▶ _TASK TO COMPLETE_:
In the data that follows, find the line with "12 Oktober 2022"; transcribe it, every later line up to the one with "27 September 2024", and that line as well, exactly and with no others.

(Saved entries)
%%

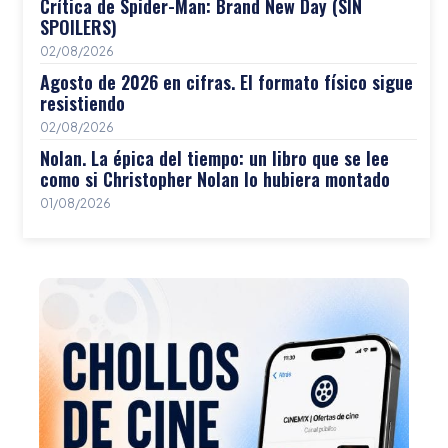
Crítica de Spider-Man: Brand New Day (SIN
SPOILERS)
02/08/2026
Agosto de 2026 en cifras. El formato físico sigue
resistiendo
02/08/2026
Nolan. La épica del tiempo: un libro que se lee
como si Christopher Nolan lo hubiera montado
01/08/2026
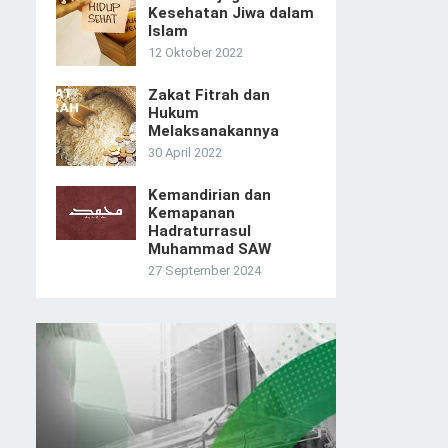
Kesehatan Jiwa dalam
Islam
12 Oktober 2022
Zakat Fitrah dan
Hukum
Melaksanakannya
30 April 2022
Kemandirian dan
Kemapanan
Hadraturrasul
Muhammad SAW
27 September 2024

%%
%%

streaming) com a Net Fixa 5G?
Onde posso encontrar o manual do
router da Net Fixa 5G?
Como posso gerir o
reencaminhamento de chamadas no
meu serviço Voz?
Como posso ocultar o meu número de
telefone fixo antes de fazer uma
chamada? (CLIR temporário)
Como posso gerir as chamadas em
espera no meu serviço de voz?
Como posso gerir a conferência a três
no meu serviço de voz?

%%

▶ _ANSWER_:
12 Oktober 2022
Zakat Fitrah dan
Hukum
Melaksanakannya
30 April 2022
Kemandirian dan
Kemapanan
Hadraturrasul
Muhammad SAW
27 September 2024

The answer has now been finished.